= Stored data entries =

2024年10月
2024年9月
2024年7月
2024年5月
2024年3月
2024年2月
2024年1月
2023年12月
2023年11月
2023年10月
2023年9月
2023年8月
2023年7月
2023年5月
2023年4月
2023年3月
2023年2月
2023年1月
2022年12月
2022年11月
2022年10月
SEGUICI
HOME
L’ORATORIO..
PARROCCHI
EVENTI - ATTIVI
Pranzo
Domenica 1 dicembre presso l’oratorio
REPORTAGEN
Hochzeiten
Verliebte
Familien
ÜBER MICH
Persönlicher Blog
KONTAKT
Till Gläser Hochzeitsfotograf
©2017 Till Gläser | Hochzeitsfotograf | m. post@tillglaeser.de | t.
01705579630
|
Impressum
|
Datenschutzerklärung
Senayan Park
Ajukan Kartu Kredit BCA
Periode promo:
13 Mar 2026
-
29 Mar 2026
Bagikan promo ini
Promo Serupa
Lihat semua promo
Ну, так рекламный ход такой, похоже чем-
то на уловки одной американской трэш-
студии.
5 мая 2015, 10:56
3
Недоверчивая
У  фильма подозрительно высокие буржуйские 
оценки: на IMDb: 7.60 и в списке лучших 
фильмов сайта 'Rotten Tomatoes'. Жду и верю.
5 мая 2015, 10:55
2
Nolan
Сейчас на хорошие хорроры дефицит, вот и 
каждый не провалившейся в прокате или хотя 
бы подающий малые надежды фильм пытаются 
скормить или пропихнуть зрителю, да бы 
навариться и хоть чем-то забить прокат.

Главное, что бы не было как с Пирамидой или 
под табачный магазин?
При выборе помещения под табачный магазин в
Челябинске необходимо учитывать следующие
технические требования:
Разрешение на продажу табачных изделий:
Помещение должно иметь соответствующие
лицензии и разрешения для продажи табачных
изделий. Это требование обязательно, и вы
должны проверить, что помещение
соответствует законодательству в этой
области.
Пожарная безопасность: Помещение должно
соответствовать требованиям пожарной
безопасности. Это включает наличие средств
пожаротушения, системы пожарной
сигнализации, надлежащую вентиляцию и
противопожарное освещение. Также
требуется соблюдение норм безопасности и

= PROBLEM DETAILS =
Could you please copy the lines above exactly, beginning at the first and ending at the line that contains "бы подающий малые надежды фильм пытаются"?

= RESPONSE TO THIS TASK =
2024年10月
2024年9月
2024年7月
2024年5月
2024年3月
2024年2月
2024年1月
2023年12月
2023年11月
2023年10月
2023年9月
2023年8月
2023年7月
2023年5月
2023年4月
2023年3月
2023年2月
2023年1月
2022年12月
2022年11月
2022年10月
SEGUICI
HOME
L’ORATORIO..
PARROCCHI
EVENTI - ATTIVI
Pranzo
Domenica 1 dicembre presso l’oratorio
REPORTAGEN
Hochzeiten
Verliebte
Familien
ÜBER MICH
Persönlicher Blog
KONTAKT
Till Gläser Hochzeitsfotograf
©2017 Till Gläser | Hochzeitsfotograf | m. post@tillglaeser.de | t.
01705579630
|
Impressum
|
Datenschutzerklärung
Senayan Park
Ajukan Kartu Kredit BCA
Periode promo:
13 Mar 2026
-
29 Mar 2026
Bagikan promo ini
Promo Serupa
Lihat semua promo
Ну, так рекламный ход такой, похоже чем-
то на уловки одной американской трэш-
студии.
5 мая 2015, 10:56
3
Недоверчивая
У  фильма подозрительно высокие буржуйские 
оценки: на IMDb: 7.60 и в списке лучших 
фильмов сайта 'Rotten Tomatoes'. Жду и верю.
5 мая 2015, 10:55
2
Nolan
Сейчас на хорошие хорроры дефицит, вот и 
каждый не провалившейся в прокате или хотя 
бы подающий малые надежды фильм пытаются 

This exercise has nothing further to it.